The Digital Doppelgänger
Deepfake technology is terrifying, but it could also be liberating
Fraud is an ugly business, but sometimes it can resemble a kind of cultural critique. This week the actor Russell Crowe became the latest celebrity to have his voice and appearance “deepfaked” – that is, replicated by software – for the purpose of flogging a product. On social media, Crowe warned of a bogus video where a grainy, robotic-sounding version of himself appears promoting a property app in Malta. This comes after a fake Tom Hanks popped up selling a dental plan, and a fake Taylor Swift took part in a scam involving Le Creuset cookware sets. It’s as though the fraudsters are mocking the grubby reality of celebrity culture, where stars treat their faces as monetisable assets and fans will buy something just because a celebrity has told them to.

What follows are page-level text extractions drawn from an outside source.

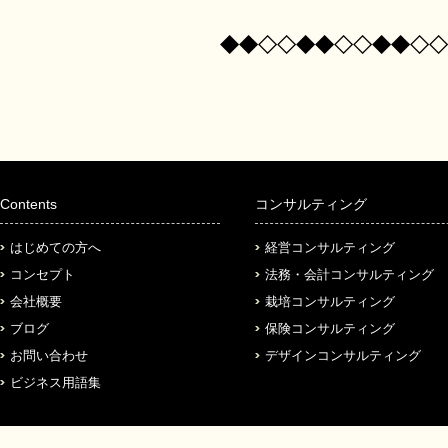
◆◆◇◇◆◆◇◇◆◆◇◇
Contents
コンサルティング
はじめての方へ
経営コンサルティング
コンセプト
法務・会計コンサルティング
会社概要
栽培コンサルティング
ブログ
保険コンサルティング
お問い合わせ
デザインコンサルティング
ビジネス用語集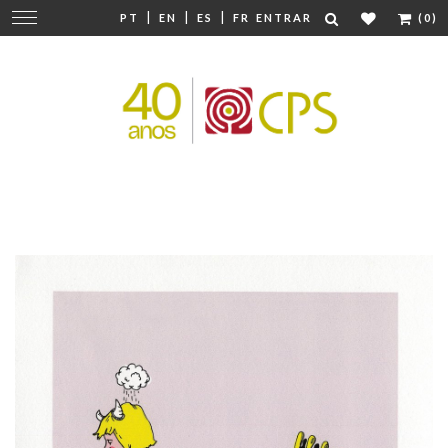
|
|
|
Mudar
PT
EN
ES
FR
ENTRAR
(0)
navegação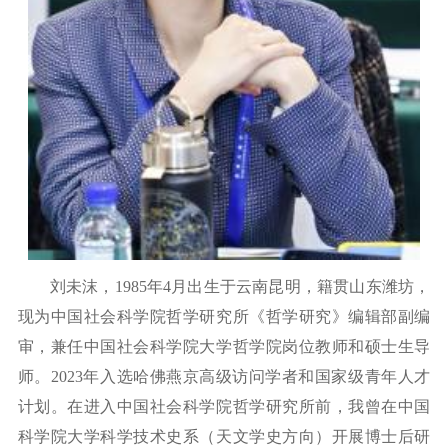
刘未沫，
1
985
年
4月出生于云南昆明，籍贯山东潍坊，
现为
中国社会科学院哲学研究所《哲学研究》编辑部副编
审，兼任中国社会科学院大学哲学院岗位教师和硕士生导
师。
2023年入选哈佛燕京高级访问学者和国家级青年人才
计划。在进入中国社会科学院哲学研究所前，我曾在中国
科学院大学科学技术史系（天文学史方向）开展博士后研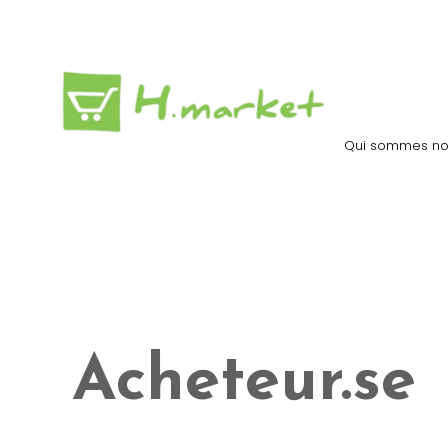
Qui sommes no
Acheteur.se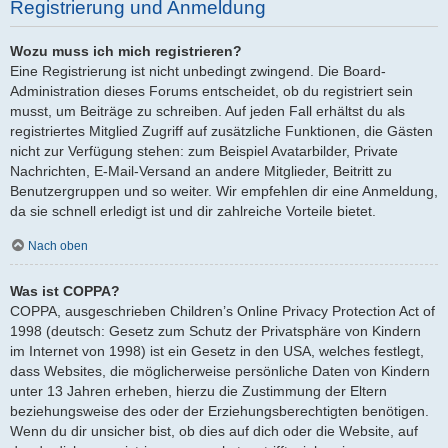
Registrierung und Anmeldung
Wozu muss ich mich registrieren?
Eine Registrierung ist nicht unbedingt zwingend. Die Board-
Administration dieses Forums entscheidet, ob du registriert sein
musst, um Beiträge zu schreiben. Auf jeden Fall erhältst du als
registriertes Mitglied Zugriff auf zusätzliche Funktionen, die Gästen
nicht zur Verfügung stehen: zum Beispiel Avatarbilder, Private
Nachrichten, E-Mail-Versand an andere Mitglieder, Beitritt zu
Benutzergruppen und so weiter. Wir empfehlen dir eine Anmeldung,
da sie schnell erledigt ist und dir zahlreiche Vorteile bietet.
Nach oben
Was ist COPPA?
COPPA, ausgeschrieben Children’s Online Privacy Protection Act of
1998 (deutsch: Gesetz zum Schutz der Privatsphäre von Kindern
im Internet von 1998) ist ein Gesetz in den USA, welches festlegt,
dass Websites, die möglicherweise persönliche Daten von Kindern
unter 13 Jahren erheben, hierzu die Zustimmung der Eltern
beziehungsweise des oder der Erziehungsberechtigten benötigen.
Wenn du dir unsicher bist, ob dies auf dich oder die Website, auf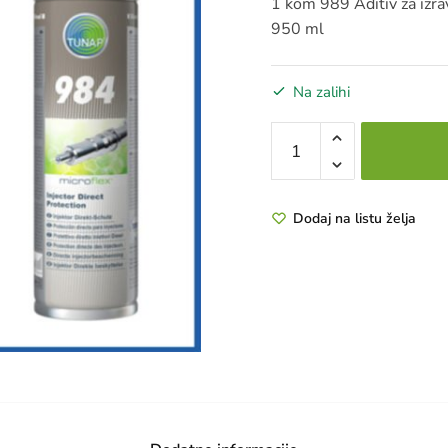
1 kom 989 Aditiv za izrav
950 ml
Na zalihi
PAKET
3
KORAKA
CARGO
Dodaj na listu želja
količina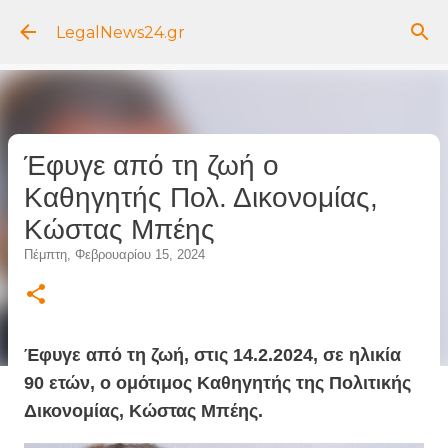
Μετάβαση στο κύριο περιεχόμενο
LegalNews24.gr
Έφυγε από τη ζωή ο
Καθηγητής Πολ. Δικονομίας,
Κώστας Μπέης
Πέμπτη, Φεβρουαρίου 15, 2024
Έφυγε από τη ζωή, στις 14.2.2024, σε ηλικία
90 ετών, ο ομότιμος Καθηγητής της Πολιτικής
Δικονομίας, Κώστας Μπέης.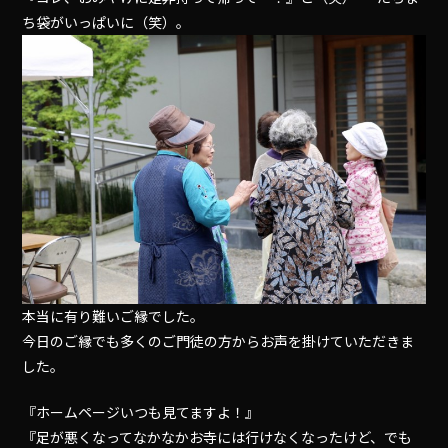
ち袋がいっぱいに（笑）。
本当に有り難いご縁でした。
今日のご縁でも多くのご門徒の方からお声を掛けていただきま
した。
『ホームページいつも見てますよ！』
『足が悪くなってなかなかお寺には行けなくなったけど、でも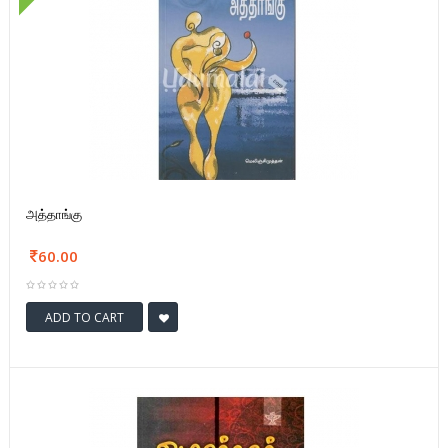
அத்தாங்கு
60.00
ADD TO CART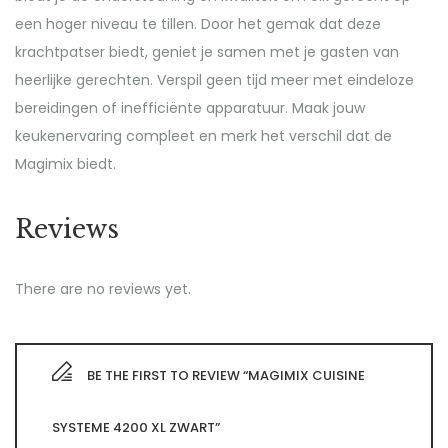
een hoger niveau te tillen. Door het gemak dat deze
krachtpatser biedt, geniet je samen met je gasten van
heerlijke gerechten. Verspil geen tijd meer met eindeloze
bereidingen of inefficiënte apparatuur. Maak jouw
keukenervaring compleet en merk het verschil dat de
Magimix biedt.
Reviews
There are no reviews yet.
BE THE FIRST TO REVIEW “MAGIMIX CUISINE
SYSTEME 4200 XL ZWART”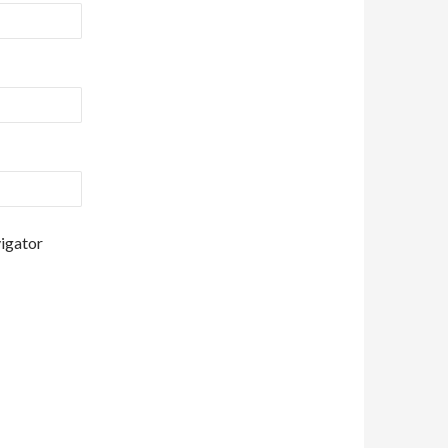
vigator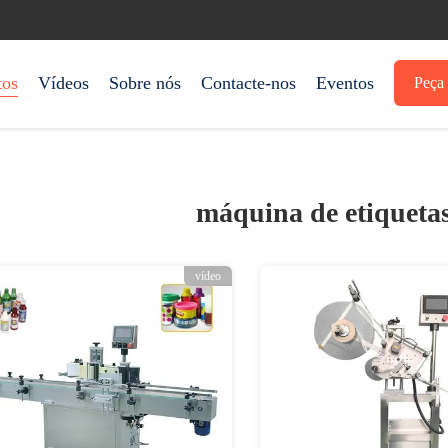
tos
Vídeos
Sobre nós
Contacte-nos
Eventos
Peça 
máquina de etiqueta
vídeo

But the spread of deepfakery is no laughing matter. This technology is maturing just as we are entering the biggest election year in history, with more than half the world’s population eligible to cast a vote in 2024 (though many of these elections are themselves far from honest). The forged audio of Joe Biden that was circulating this week, in which the U.S. president told his voters not to participate in the New Hampshire primary elections, surely won’t be the last of its kind. Still more disturbing is the increasingly widespread use of deepfakes for porn. One case last year involved photographs of more than twenty Spanish teenage girls, taken from Instagram and doctored to make them appear naked. The apps that produce these images are already widely accessible; we are entering a world where anyone (and they will mostly be women of course) can be instantly and realistically rendered as a pornographic object.
Understandably, such hideous exploitation is the greatest cause of concern about deepfakes, but we ought to consider the broader cultural and emotional implications too. As artificial intelligence is incorporated into smartphones, it is becoming possible for anyone to “edit photos to a degree never seen before, exchanging sad faces for happy ones and overcast afternoons for perfect sunsets.” We will soon reach a situation where every image, video and audio claiming to represent a real person will be suspect. In the seventeenth century, it was people not believing the evidence of their senses – thanks to the strange new phenomena revealed by telescopes and microscopes – that catalysed the emergence of modern science and philosophy, leading to a radically different way of seeing the world. Most famously, Descartes questioned how he could know that objective reality was not really an illusion fostered by an evil demon. The era of digital replicants, fabricated by the demonic powers of AI, may have similarly profound ramifications.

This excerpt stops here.